## Work instruction
Here the job is to print all of the entries below verbatim and leave out any picture.

━━━━━━

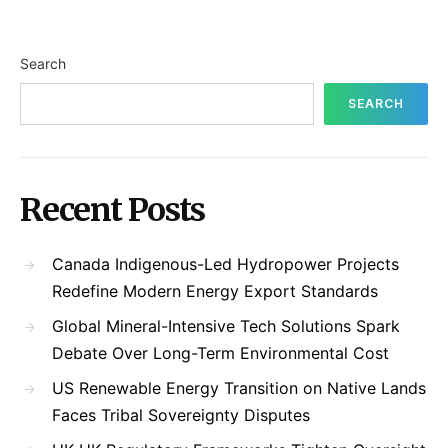
Search
SEARCH
Recent Posts
Canada Indigenous-Led Hydropower Projects
Redefine Modern Energy Export Standards
Global Mineral-Intensive Tech Solutions Spark
Debate Over Long-Term Environmental Cost
US Renewable Energy Transition on Native Lands
Faces Tribal Sovereignty Disputes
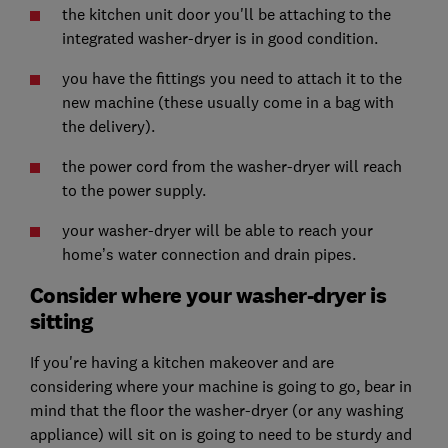
the kitchen unit door you'll be attaching to the
integrated washer-dryer is in good condition.
you have the fittings you need to attach it to the
new machine (these usually come in a bag with
the delivery).
the power cord from the washer-dryer will reach
to the power supply.
your washer-dryer will be able to reach your
home’s water connection and drain pipes.
Consider where your washer-dryer is
sitting
If you're having a kitchen makeover and are
considering where your machine is going to go, bear in
mind that the floor the washer-dryer (or any washing
appliance) will sit on is going to need to be sturdy and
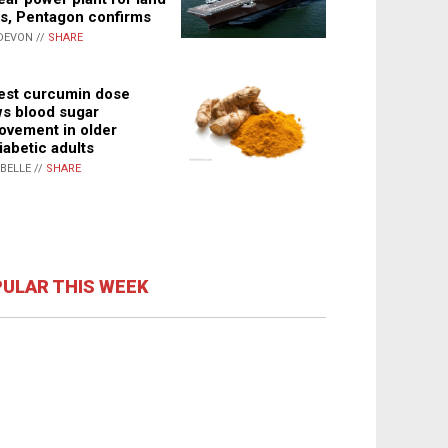
s, Pentagon confirms
DEVON //
SHARE
st curcumin dose
s blood sugar
ovement in older
iabetic adults
ABELLE //
SHARE
ULAR THIS WEEK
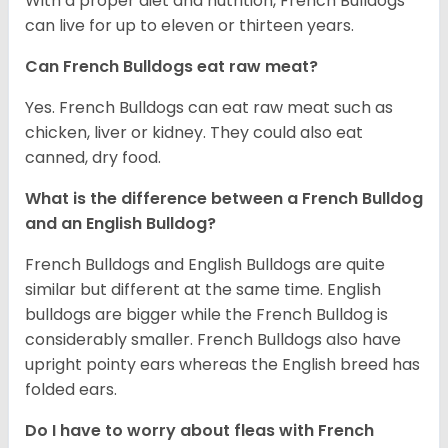
With a proper diet and nutrition, French Bulldogs
can live for up to eleven or thirteen years.
Can French Bulldogs eat raw meat?
Yes. French Bulldogs can eat raw meat such as
chicken, liver or kidney. They could also eat
canned, dry food.
What is the difference between a French Bulldog
and an English Bulldog?
French Bulldogs and English Bulldogs are quite
similar but different at the same time. English
bulldogs are bigger while the French Bulldog is
considerably smaller. French Bulldogs also have
upright pointy ears whereas the English breed has
folded ears.
Do I have to worry about fleas with French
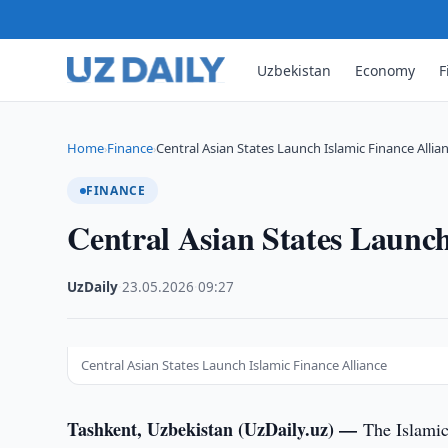
Uzbekistan
Economy
F
Home
Finance
Central Asian States Launch Islamic Finance Allia
›
›
FINANCE
Central Asian States Launch
UzDaily
·
23.05.2026
·
09:27
Central Asian States Launch Islamic Finance Alliance
Tashkent, Uzbekistan (UzDaily.uz) —
The Islamic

━━━━━━

## Expected answer
Search
SEARCH
Recent Posts
Canada Indigenous-Led Hydropower Projects
Redefine Modern Energy Export Standards
Global Mineral-Intensive Tech Solutions Spark
Debate Over Long-Term Environmental Cost
US Renewable Energy Transition on Native Lands
Faces Tribal Sovereignty Disputes
the kitchen unit door you'll be attaching to the
integrated washer-dryer is in good condition.
you have the fittings you need to attach it to the
new machine (these usually come in a bag with
the delivery).
the power cord from the washer-dryer will reach
to the power supply.
your washer-dryer will be able to reach your
home’s water connection and drain pipes.
Consider where your washer-dryer is
sitting
If you're having a kitchen makeover and are
considering where your machine is going to go, bear in
mind that the floor the washer-dryer (or any washing
appliance) will sit on is going to need to be sturdy and
s, Pentagon confirms
DEVON //
SHARE
st curcumin dose
s blood sugar
ovement in older
iabetic adults
ABELLE //
SHARE
ULAR THIS WEEK
With a proper diet and nutrition, French Bulldogs
can live for up to eleven or thirteen years.
Can French Bulldogs eat raw meat?
Yes. French Bulldogs can eat raw meat such as
chicken, liver or kidney. They could also eat
canned, dry food.
What is the difference between a French Bulldog
and an English Bulldog?
French Bulldogs and English Bulldogs are quite
similar but different at the same time. English
bulldogs are bigger while the French Bulldog is
considerably smaller. French Bulldogs also have
upright pointy ears whereas the English breed has
folded ears.
Do I have to worry about fleas with French
Uzbekistan
Economy
F
Home
Finance
Central Asian States Launch Islamic Finance Allia
›
›
FINANCE
Central Asian States Launch
UzDaily
·
23.05.2026
·
09:27
Central Asian States Launch Islamic Finance Alliance
Tashkent, Uzbekistan (UzDaily.uz) —
The Islamic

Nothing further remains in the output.